## TASK DETAILS
Look through the material for lines with the word "Pike", and copy each one.

══ MATERIAL FOR THIS EXERCISE

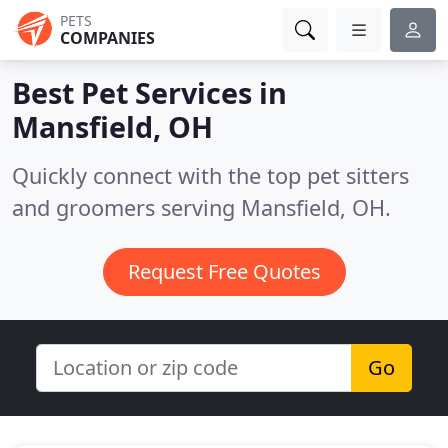
PETS
COMPANIES
Best Pet Services in
Mansfield, OH
Quickly connect with the top pet sitters
and groomers serving Mansfield, OH.
Request Free Quotes
Go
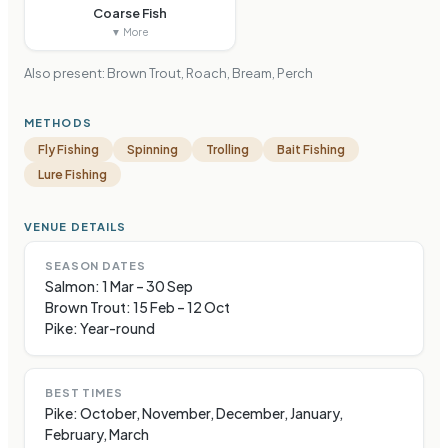
Coarse Fish
▼ More
Also present:
Brown Trout, Roach, Bream, Perch
METHODS
Fly Fishing
Spinning
Trolling
Bait Fishing
Lure Fishing
VENUE DETAILS
SEASON DATES
Salmon: 1 Mar – 30 Sep
Brown Trout: 15 Feb – 12 Oct
Pike: Year-round
BEST TIMES
Pike: October, November, December, January,
February, March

════

## ANSWER BOX
Pike: Year-round
Pike: October, November, December, January,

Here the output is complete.